We all need a brainstorming day. Our culture seems to value the end of the calendar year as a time for collecting our thoughts, setting goals and focusing on moving forward. But I think we all need to do such brainstorming and organizing periodically.
First, a retrospective: Parisian Phoenix published its first book in September 2021. In the last fifteen months, we have released nine books. Yup, nine. See them, and if you prefer to support independent bookselling, and buy them here on Bookshop.org. If Amazon is easier for you, here’s your link. And to be fair, I’ll add Barnes & Noble here.
We sketched out a production schedule for the first half of 2023 and the major project that occupied most of our summer has been sent back to the drawing board for the third time. Such news hits hard at first, but set-backs and disappointment are a part of business– and life.

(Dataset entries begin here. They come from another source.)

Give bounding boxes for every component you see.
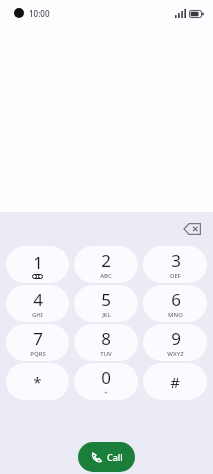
button[interactable]: Backspace <box>179 216 205 242</box>
staticText: 6 <box>171 288 181 311</box>
button[interactable]: 0 <box>74 363 138 400</box>
button[interactable]: 3 <box>143 246 207 283</box>
staticText: 7 <box>33 327 43 350</box>
staticText: 4 <box>33 288 43 311</box>
staticText: * <box>33 372 42 392</box>
staticText: Call <box>107 451 123 463</box>
button[interactable]: 5 <box>74 285 138 322</box>
staticText: 0 <box>101 366 111 389</box>
staticText: TUV <box>100 350 112 358</box>
staticText: GHI <box>32 311 43 319</box>
staticText: 2 <box>101 249 111 272</box>
staticText: # <box>170 372 180 392</box>
button[interactable]: 8 <box>74 324 138 361</box>
staticText: JKL <box>102 311 111 319</box>
button[interactable]: 4 <box>6 285 69 322</box>
staticText: 8 <box>101 327 111 350</box>
button[interactable]: * <box>6 363 69 400</box>
button[interactable]: 1 <box>6 246 69 283</box>
button[interactable]: 7 <box>6 324 69 361</box>
button[interactable]: # <box>143 363 207 400</box>
staticText: MNO <box>168 311 183 319</box>
staticText: 9 <box>171 327 181 350</box>
staticText: + <box>104 389 108 397</box>
staticText: DEF <box>170 272 181 280</box>
button[interactable]: 2 <box>74 246 138 283</box>
staticText: ABC <box>100 272 112 280</box>
staticText: 1 <box>33 251 43 274</box>
button[interactable]: 9 <box>143 324 207 361</box>
staticText: PQRS <box>30 350 46 358</box>
staticText: 3 <box>171 249 181 272</box>
staticText: WXYZ <box>167 350 184 358</box>
button[interactable]: 6 <box>143 285 207 322</box>
staticText: 5 <box>101 288 111 311</box>
staticText: 10:00 <box>29 8 50 19</box>
button[interactable]: Call <box>78 442 135 472</box>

And once everyone around the table recovers from the shock, new ideas flow and new options develop. We’re in that phase now of reaching out to new partners to complete the project when the original one changed their mind. The most interesting part to us as a publishing company is this non-fiction book was supposed to be fun and easy, a preparation for a more sensitive and difficult one on reproductive rights we had scheduled in the future. Lessons, growing pains, trial by fire.

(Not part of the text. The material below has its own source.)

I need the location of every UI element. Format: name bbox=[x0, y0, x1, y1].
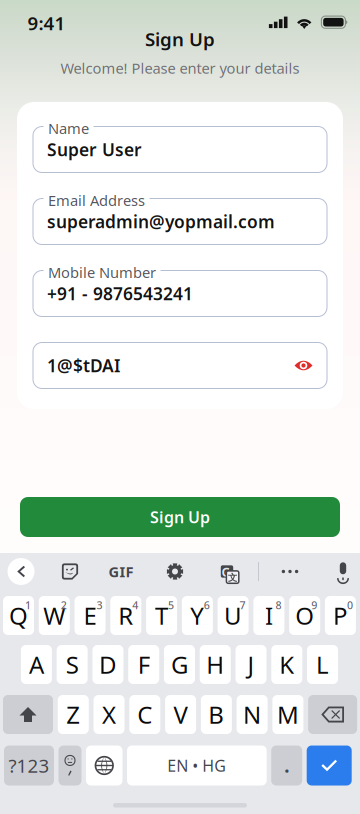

Our next solid project, as this author seems quite diligent and excited, should be a spiritual devotional, organized by theme, to help people retain their personal values in an increasingly technological and scary world. That is scheduled for publication in March, to reach the Christian market in time for Easter and those with more secular, non-Christian, or pagan beliefs will have it for spring, which unlike this sun-less and dreary time at the end of the calendar year, shows fresh beginnings and hope. And if you believe in the writing adage “show, don’t tell,” there it is in full bloom.
And if you believe in the writing adage “show, don’t tell,” there it is in full bloom.
January 1 tells you that you have a new beginning, amid snow and darkness and cold. Spring shows you green leaves and budding flowers and sunshine.
— Angel Ackerman
January 1 tells you that you have a new beginning, amid snow and darkness and cold. Spring shows you green leaves and budding flowers and sunshine.
After the devotional, Larry Sceurman returns with his anthology, Coffee in the Morning, which follows his debut novella, The Death of Big Butch. Larry has a delightful sense of humor, an air of nostalgia and a memory for detail that captures not only the fullness of life but also many regional features that even I had forgotten. When was the last time you watched the Mummers parade? Never saw the Mummers? Then, you’re not from anywhere near Philadelphia.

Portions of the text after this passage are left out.